• Work instructions
Collect all lines containing the word "Home" from the data.

[Opening Records to use section]

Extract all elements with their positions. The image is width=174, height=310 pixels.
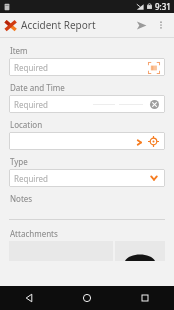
button[interactable]: Required (9, 169, 165, 187)
button[interactable]: Required (9, 58, 165, 76)
button[interactable]: Back (0, 286, 58, 310)
button[interactable]: Recent apps (116, 286, 174, 310)
button[interactable]: Choose location (134, 137, 144, 147)
staticText: Type (10, 156, 28, 167)
button[interactable]: Attachment photo (115, 241, 165, 261)
button[interactable]: App logo (4, 19, 17, 32)
button[interactable]: Use current location (147, 135, 160, 148)
staticText: 9:31 (155, 1, 171, 12)
staticText: Required (14, 99, 48, 110)
button[interactable]: Home (58, 286, 116, 310)
staticText: Notes (10, 193, 33, 204)
button[interactable] (9, 206, 165, 220)
staticText: Item (10, 45, 28, 56)
button[interactable]: Scan barcode (147, 61, 160, 74)
button[interactable]: More options (152, 16, 170, 34)
button[interactable]: Send (130, 14, 152, 36)
button[interactable]: Select type (148, 172, 160, 184)
staticText: Attachments (10, 228, 58, 239)
staticText: Date and Time (10, 82, 65, 93)
staticText: Required (14, 173, 48, 184)
button[interactable]: Required (9, 95, 165, 113)
staticText: Accident Report (21, 18, 96, 32)
button[interactable]: Choose location (9, 132, 165, 150)
staticText: Location (10, 119, 43, 130)
staticText: Required (14, 62, 48, 73)
button[interactable]: Clear (148, 98, 160, 110)
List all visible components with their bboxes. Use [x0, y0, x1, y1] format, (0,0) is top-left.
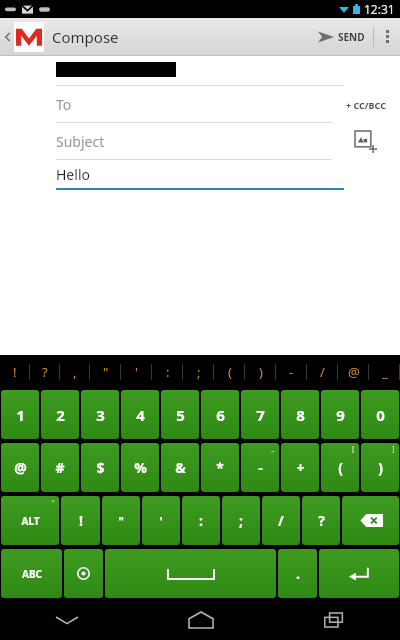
- button[interactable]: Up: [3, 22, 119, 52]
- staticText: ": [103, 363, 109, 381]
- button[interactable]: :: [182, 496, 220, 545]
- staticText: ALT: [21, 514, 40, 528]
- button[interactable]: 0: [361, 390, 399, 439]
- button[interactable]: /: [262, 496, 300, 545]
- staticText: ): [259, 363, 263, 381]
- staticText: .: [296, 564, 300, 583]
- button[interactable]: Enter: [319, 549, 399, 598]
- button[interactable]: Attach image: [332, 123, 400, 160]
- button[interactable]: $: [81, 443, 119, 492]
- staticText: ?: [318, 511, 325, 530]
- staticText: *: [216, 458, 224, 477]
- button[interactable]: #: [41, 443, 79, 492]
- button[interactable]: .: [278, 549, 317, 598]
- staticText: 5: [176, 405, 185, 425]
- button[interactable]: ): [245, 355, 276, 388]
- button[interactable]: ?: [30, 355, 60, 388]
- staticText: /: [320, 363, 325, 381]
- staticText: ,: [73, 363, 77, 381]
- staticText: +: [296, 458, 305, 477]
- button[interactable]: Space: [105, 549, 276, 598]
- button[interactable]: %: [121, 443, 159, 492]
- staticText: _: [271, 444, 275, 454]
- staticText: ?: [42, 363, 48, 381]
- button[interactable]: ;: [222, 496, 260, 545]
- button[interactable]: ;: [183, 355, 214, 388]
- staticText: %: [134, 458, 147, 477]
- staticText: 12:31: [364, 1, 395, 17]
- staticText: Subject: [56, 132, 105, 151]
- staticText: (: [228, 363, 232, 381]
- button[interactable]: Hide keyboard: [0, 600, 134, 640]
- button[interactable]: 5: [161, 390, 199, 439]
- button[interactable]: 4: [121, 390, 159, 439]
- staticText: :: [199, 511, 203, 530]
- staticText: -: [258, 458, 263, 477]
- staticText: :: [166, 363, 170, 381]
- button[interactable]: SEND: [318, 18, 365, 55]
- button[interactable]: Keyboard settings: [64, 549, 103, 598]
- button[interactable]: 9: [321, 390, 359, 439]
- staticText: Hello: [56, 165, 90, 184]
- button[interactable]: 8: [281, 390, 319, 439]
- button[interactable]: ': [121, 355, 152, 388]
- staticText: ABC: [22, 567, 42, 581]
- staticText: •: [52, 497, 55, 507]
- staticText: 7: [256, 405, 265, 425]
- button[interactable]: Recent apps: [267, 600, 400, 640]
- button[interactable]: 7: [241, 390, 279, 439]
- button[interactable]: ]: [361, 443, 399, 492]
- button[interactable]: _: [241, 443, 279, 492]
- staticText: + CC/BCC: [346, 99, 386, 111]
- staticText: 4: [136, 405, 145, 425]
- staticText: /: [278, 511, 284, 530]
- button[interactable]: 1: [1, 390, 39, 439]
- staticText: 0: [376, 405, 385, 425]
- button[interactable]: Backspace: [342, 496, 399, 545]
- staticText: ": [118, 513, 124, 529]
- button[interactable]: Hello: [56, 160, 344, 188]
- button[interactable]: ,: [60, 355, 90, 388]
- button[interactable]: To: [56, 86, 332, 123]
- button[interactable]: ABC: [1, 549, 62, 598]
- button[interactable]: 3: [81, 390, 119, 439]
- button[interactable]: /: [307, 355, 338, 388]
- staticText: #: [55, 458, 65, 477]
- button[interactable]: !: [61, 496, 100, 545]
- staticText: ]: [392, 444, 395, 454]
- button[interactable]: _: [369, 355, 400, 388]
- button[interactable]: •: [1, 496, 59, 545]
- button[interactable]: ?: [302, 496, 340, 545]
- button[interactable]: + CC/BCC: [332, 86, 400, 123]
- button[interactable]: More options: [374, 18, 400, 55]
- button[interactable]: (: [214, 355, 245, 388]
- staticText: ;: [239, 511, 243, 530]
- button[interactable]: ": [102, 496, 140, 545]
- staticText: SEND: [338, 30, 365, 44]
- button[interactable]: +: [281, 443, 319, 492]
- button[interactable]: [: [321, 443, 359, 492]
- button[interactable]: 6: [201, 390, 239, 439]
- button[interactable]: ': [142, 496, 180, 545]
- staticText: 2: [56, 405, 65, 425]
- staticText: 1: [16, 405, 25, 425]
- button[interactable]: 2: [41, 390, 79, 439]
- staticText: (: [338, 458, 343, 477]
- button[interactable]: @: [338, 355, 369, 388]
- button[interactable]: -: [276, 355, 307, 388]
- button[interactable]: Subject: [56, 123, 332, 160]
- button[interactable]: *: [201, 443, 239, 492]
- staticText: ;: [197, 363, 201, 381]
- staticText: ': [135, 363, 138, 381]
- staticText: To: [56, 95, 72, 114]
- button[interactable]: &: [161, 443, 199, 492]
- button[interactable]: Home: [134, 600, 267, 640]
- staticText: -: [289, 363, 294, 381]
- button[interactable]: !: [0, 355, 30, 388]
- button[interactable]: :: [152, 355, 183, 388]
- staticText: _: [382, 363, 388, 381]
- button[interactable]: @: [1, 443, 39, 492]
- button[interactable]: ": [90, 355, 121, 388]
- staticText: Compose: [52, 27, 119, 47]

[Closing Records to use section]

• Answer section
button[interactable]: Home (58, 286, 116, 310)
- button[interactable]: Home: [134, 600, 267, 640]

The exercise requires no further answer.